Fellow whiskey drinkers, what do you look for when buying a good bottle of bourbon? Do your eyes go directly to the price tag? Do you stick with strictly name-brands? Maybe all you have to go off of is a friendly recommendation. A recent trip to Louisville, Kentucky—the bourbon capital of the world—got me thinking.
I want to teach you how to buy bourbon like a pro.
It’s no longer just the spirit that your grandfather enjoyed or what you likely saw in the clutches of Mr. Don Draper — there are new bottles on the block, each with their own labels in need of decoding.
Remember, age is just a number. An older bourbon isn’t good because it’s old, sometimes it’s just older. When it comes to what age to buy, try not to get caught up in the logistics of it all. Oftentimes companies with high age statements are marketed as “premium” which allows them to be sold at an increased price point, regardless of their quality. This has led some brands in recent years to omit age statements from their labels altogether. If you absolutely need to know, 8-12 years is usually the sweet spot.
“Straight” Bourbon Whiskey
To call a bourbon “straight” means it contains no additional coloring or flavoring, and that is has been aged at least two years in the barrel. Once it’s distilled, a straight bourbon cannot exceed 80 percent ABV. If it’s aged less than four years, the bottle is required to have an age statement. The catch with straight bourbons is that they’re a blend of different barrels so the age you see technically refers to the youngest barrel in the mix, not the bottle as a whole.
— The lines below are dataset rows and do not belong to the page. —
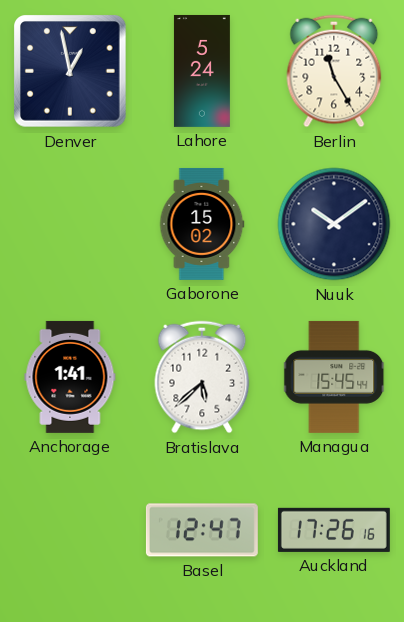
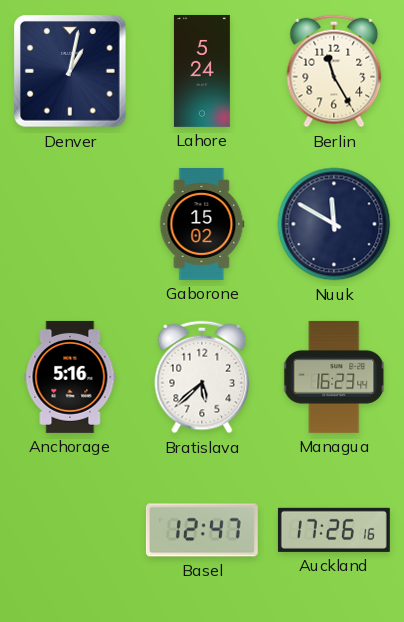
Denver: 12:58 -> 1:02
Nuuk: 10:09 -> 11:50
Anchorage: 1:41 -> 5:16
Managua: 15:45 -> 16:23
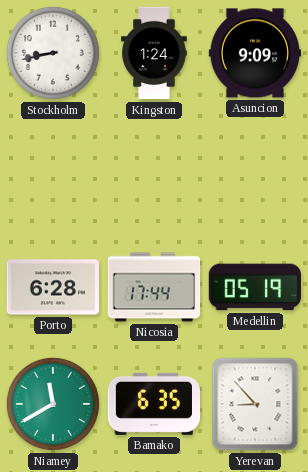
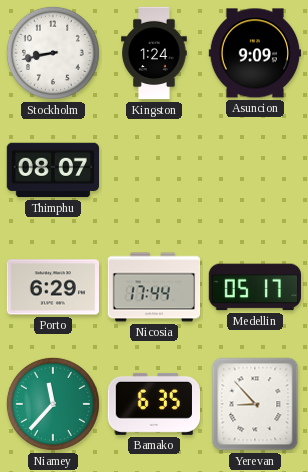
Thimphu: none -> 08:07
Porto: 6:28 -> 6:29
Medellin: 05:19 -> 05:17
Niamey: 11:40 -> 11:37
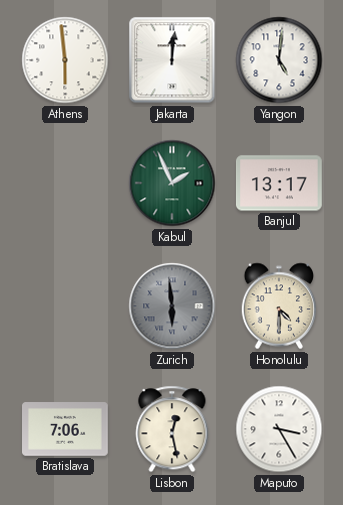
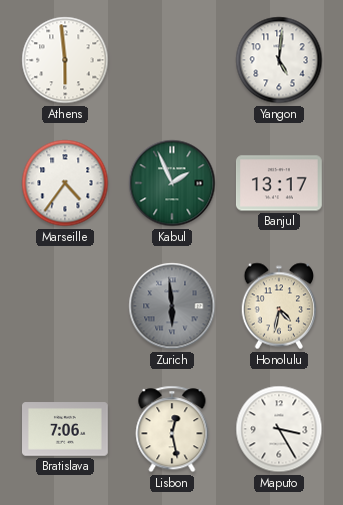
Jakarta: 12:01 -> none
Marseille: none -> 4:36
Honolulu: 4:30 -> 4:32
Very few bourbons are considered “bottled-in-bond” or “bonded” because of an extremely stringent set of rules they must follow. To be bottled-in-bond, a bourbon has to have been made at a single distillery by one distiller in one distillation season and then aged four years in a federally bonded and supervised warehouse. The bourbon must also be bottled at 100 proof, 50 percent ABV. Bonded bourbons tend to have a bolder, more concentrated flavor and are produced more so by big-name brands rather than craft distilleries—hence their affordability.
Like its name lets on, this bourbon comes from one specific barrel. For this reason, no two single barrel offerings can ever, or will ever, be the same. Those who seek consistency may want to look elsewhere. A single barrel expression means there’s no dilution, no mixing or mingling—just the very best whiskey in its natural state. It’s as close to tapping the barrel as you can get.
There is no set standard for what makes up a small batch bourbon. Typically it refers to a limited-edition bourbon that’s made from a small number of select barrels. The result is a bourbon that appeals to those looking for something with its own distinct personality, and a price tag to match its exclusivity.